Arena, the crowdsourced leaderboard where users pick the better of two anonymous AI model outputs, has hit roughly $100 million in annualized revenue about eight months after launching a paid analytics product aimed at AI labs and enterprises. The milestone is less interesting than what it actually measures. TechCrunch reports that CEO Anastasios Angelopoulos, a co-founder, wants the press to stop using the industry's favorite shorthand for the figure. "ARR," annualized recurring revenue, is the wrong word, he says, because Arena does not sell subscriptions. It sells consumption. A lab pays for the evaluations it actually runs, not for a seat it might not use.
A consumption-based business can hit $100M in run-rate revenue and still tell you nothing about next quarter, which is why Arena's number deserves both attention and skepticism. But it also tells you something stronger than a subscription figure would: customers are actively using the product, not parking an unused license on a budget line. In an industry where most AI tooling is sold on optimistic seat-count forecasts, a consumption chart that climbed from $30M at the January Series A to $100M by June looks more like cloud infrastructure than software-as-a-service.
The product doing the climbing is AI Evaluations, a paid analytics service Arena launched in September. The free offering is the public leaderboard: millions of users anonymously voting on which of two model responses is better, building a dataset that has become the de facto community ranking for new AI systems. Labs get early access to unreleased models in exchange for letting their outputs be ranked. AI Evaluations sells the same kind of head-to-head judgments, plus deeper analytics, to model developers and enterprise buyers who cannot generate that volume of independent evaluation in-house.
The proof that the community flywheel matters sits in the failed competitor. Yupp, the only other consumer-facing leaderboard operating at comparable scale, shut down in March after attempting to move enterprise-first without keeping a free community layer alive. Arena's pitch, in effect, is that the community evaluations are the moat: anyone can build a leaderboard interface, almost no one can build ten million ranked comparisons that labs actually trust.

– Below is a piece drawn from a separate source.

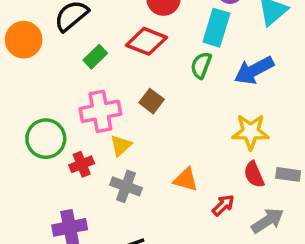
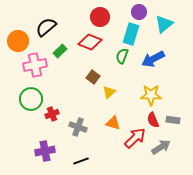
pink cross: (100, 111) -> (35, 65), moved
yellow triangle: (121, 145) -> (109, 92), moved
red arrow: (223, 205) -> (135, 138), size x1.6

Arena now competes "for the same dollar," in Angelopoulos's words, with the human-labeling post-training vendors that have themselves been on a tear. Mercor's annualized revenue topped $1B earlier this year, up from $500M in September, according to The Information, as reported by TechCrunch. Handshake's training gross annualized revenue has nearly doubled since January to roughly $1B, also per The Information via TechCrunch. Scale AI and Surge round out a post-training market that has spent the last year turning human feedback on AI outputs into a high-margin services business. Arena sits one layer over: instead of paying humans to grade or fine-tune models directly, it sells the aggregated judgment data and analytics those labs would otherwise have to build themselves.
The risk notes are visible in the same source. Arena is the only company publicly claiming these numbers, with no independent confirmation beyond Angelopoulos's interview with TechCrunch and the January Series A filing. Handshake and Mercor figures come from The Information reporting cited secondhand, not direct filings, and should be read as comps, not as audited market data. The $100M figure is company-stated run-rate, not audited revenue. For any claim about safety, market impact, or adoption trends beyond Arena's own statements, independent reporting is the next step.
What to watch next: whether Arena's growth holds as more labs build in-house evaluation tools, whether the consumption curve flattens at the same place Mercor and Surge appear to have hit, and whether the next generation of leaderboard competitors learns from Yupp's mistake and keeps a free community product alive while chasing enterprise dollars.